Doch noch Gnadenfrist für die Große Koalition

Österreich
03.07.2016 19:12

Die Spekulationen um eine rasche Vorverlegung der Nationalratswahlen sind seit der höchstrichterlich verordneten Wiederholung der Nachfolge-Entscheidung für das Präsidentenamt verstummt. Zwei Urnengänge knapp hintereinander wollen die Strategen in den Zentralen der Regierungsparteien vermeiden. Damit erhält die SPÖ/ÖVP-Koalition jetzt eine Gnadenfrist - und Zeit für politisch überfällige Veränderungen.

Unter dem Titel "Flüchtlinge als Ausrede" listete bereits vor mehr als einem halben Jahr die "Frankfurter Allgemeine Zeitung" die notwendigen Reformen auf. Da hieß es, dass in Österreich die "Flüchtlingskrise den Blick vernebelt, aber nur eine robuste Wirtschaft der Herausforderung Herr werden" könne. Als eine der wichtigsten Aufgaben für die Regierung wurde die Sanierung der heimischen Staatskassen als solide Unterlage für neue Projekte genannt.

Bundeskanzler Kern (Bild: zwefo)
Bundeskanzler Kern

Pensionssystem und Bildung vor großen Herausforderungen
Ebenfalls als dringlich gilt in der Analyse eine Anpassung des heimischen Pensionsystems, damit beim "Rentenalter von weniger als 60 Jahren ein finanzierbares Niveau" erreicht wird - ein von Finanzminister Hans Jörg Schelling (ÖVP) immer wieder aufs Tapet gebrachtes Reformprojekt, das aber schon der ehemalige Sozialminister und Präsidentschaftskandidat Rudolf Hundstorfer (SPÖ) immer mit Vertröstungen auf die lange Bank geschoben hatte.

Auch die bereits seit Unterrichtsministerin Elisabeth Gehrer (Amtszeit 1995 bis 2007!) nach teilweise katastrophalen Ergebnissen bei den PISA-Studien eingeforderten Modernisierungen im Bildungsbereich kommen kaum bis überhaupt nicht vom Fleck.

Reinhold Mitterlehner (Bild: APA/HANS KLAUS TECHT)
Reinhold Mitterlehner

Völlige Übereinstimmung bei wirtschaftlichen Themen
Beim Thema "Wirtschaft ankurbeln" herrscht zwischen Bundeskanzler Christian Kern und Vizekanzler Reinhold Mitterlehner bei Einschätzung der Priorität völlige Übereinstimmung.
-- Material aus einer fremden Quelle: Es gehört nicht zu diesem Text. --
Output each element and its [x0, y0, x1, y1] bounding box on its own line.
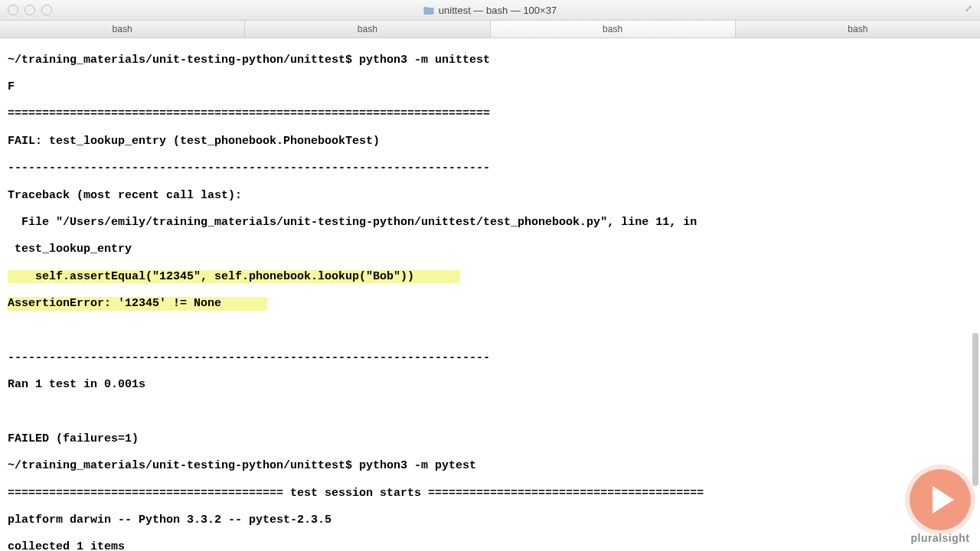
prompt: ~/training_materials/unit-testing-python… [8, 459, 352, 472]
command-pytest: python3 -m pytest [359, 459, 476, 472]
failed-summary: FAILED (failures=1) [8, 432, 974, 446]
tab-bash-1[interactable]: bash [0, 21, 245, 37]
tab-bash-3[interactable]: bash [491, 21, 736, 37]
maximize-icon[interactable]: ⤢ [965, 3, 975, 14]
folder-icon [423, 5, 434, 15]
collected-line: collected 1 items [8, 540, 974, 551]
platform-line: platform darwin -- Python 3.3.2 -- pytes… [8, 514, 974, 527]
blank [8, 324, 974, 337]
separator: ----------------------------------------… [8, 351, 974, 365]
title-text: unittest — bash — 100×37 [439, 5, 557, 16]
play-icon [910, 469, 971, 530]
traceback-file: File "/Users/emily/training_materials/un… [8, 216, 974, 230]
ran-tests: Ran 1 test in 0.001s [8, 378, 974, 392]
session-starts: ========================================… [8, 487, 974, 500]
output-f: F [8, 80, 974, 94]
separator: ----------------------------------------… [8, 161, 974, 175]
tab-bash-4[interactable]: bash [736, 21, 980, 37]
fail-line: FAIL: test_lookup_entry (test_phonebook.… [8, 135, 974, 148]
command-unittest: python3 -m unittest [359, 54, 490, 67]
tab-bar: bash bash bash bash [0, 21, 980, 38]
terminal-window: unittest — bash — 100×37 ⤢ bash bash bas… [0, 0, 980, 551]
window-title: unittest — bash — 100×37 [0, 5, 980, 16]
watermark-text: pluralsight [910, 532, 969, 545]
terminal-output[interactable]: ~/training_materials/unit-testing-python… [0, 38, 980, 551]
scrollbar-thumb[interactable] [972, 333, 978, 486]
highlighted-error: AssertionError: '12345' != None [8, 297, 267, 311]
tab-bash-2[interactable]: bash [245, 21, 490, 37]
traceback-header: Traceback (most recent call last): [8, 189, 974, 203]
titlebar: unittest — bash — 100×37 ⤢ [0, 0, 980, 21]
scrollbar[interactable] [972, 77, 978, 551]
traceback-func: test_lookup_entry [8, 243, 974, 256]
highlighted-assert: self.assertEqual("12345", self.phonebook… [8, 270, 460, 284]
prompt: ~/training_materials/unit-testing-python… [8, 54, 352, 67]
watermark: pluralsight [910, 469, 971, 545]
separator: ========================================… [8, 107, 974, 121]
blank [8, 406, 974, 419]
Kern setzte bereits gleich bei Amtsantritt stark auf "Start Ups", also die Förderung innovativer Ideen und Jungunternehmertum. Diskutiert wird zwischen SPÖ und ÖVP derzeit auch intensiv über eine Absenkung der Bankenabgabe. Grundsätzlich gibt es da auch schon weitgehend Übereinstimmung. Offen ist allerdings noch, an welche Bedingungen diese steuerliche Entlastung der Finanzinstitute geknüpft werden soll.

Zu den Schwerpunkten der Regierung gehört auch die Integrationspolitik sowie durch neue und wachsende Bedrohungslagen nötig gewordene Anpassungen bei der inneren Sicherheit (betrifft Polizei und Heer). Dauerbrenner bleiben die Deregulierung, Entbürokratisierung und Effizienzsteigerung bei Sozialversicherungen.

Kommentar von Claus Pándi: Vom "Kuschelkurs" zur "Kuschelzelle" 
"Kuschelkurs" - mit dieser Zuschreibung wurde im Spätherbst 2008 der koalitionäre Umgang beschrieben. Das lag am früheren, eher auf Harmonie bedachten Bundeskanzler Werner Faymann und dem leutseligen Vizekanzler Josef Pröll. Damals war die Welt aber noch ein Alzerl mehr in Ordnung. Und lange hielt der Frieden zwischen SPÖ und ÖVP ohnehin nicht. Statt Herzlichkeiten gab es immer öfter Hinterfotzigkeiten.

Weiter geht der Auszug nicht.